• **INSTRUCTIONS FOR THE TASK**: Look through the material beneath and copy each line with the word "Vorplatz".

• **SUPPLIED RECORDS**:
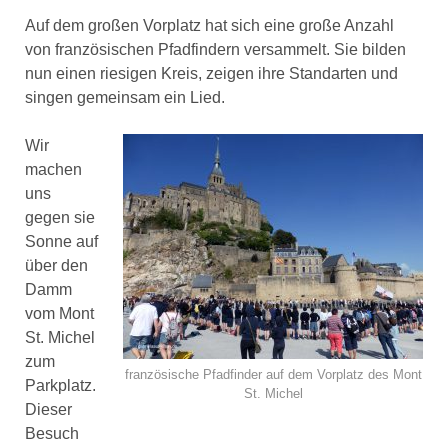
Auf dem großen Vorplatz hat sich eine große Anzahl
von französischen Pfadfindern versammelt. Sie bilden
nun einen riesigen Kreis, zeigen ihre Standarten und
singen gemeinsam ein Lied.
Wir
machen
uns
gegen sie
Sonne auf
über den
Damm
vom Mont
St. Michel
zum
französische Pfadfinder auf dem Vorplatz des Mont
Parkplatz.
St. Michel
Dieser
Besuch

• **ANSWER BELOW**:
Auf dem großen Vorplatz hat sich eine große Anzahl
französische Pfadfinder auf dem Vorplatz des Mont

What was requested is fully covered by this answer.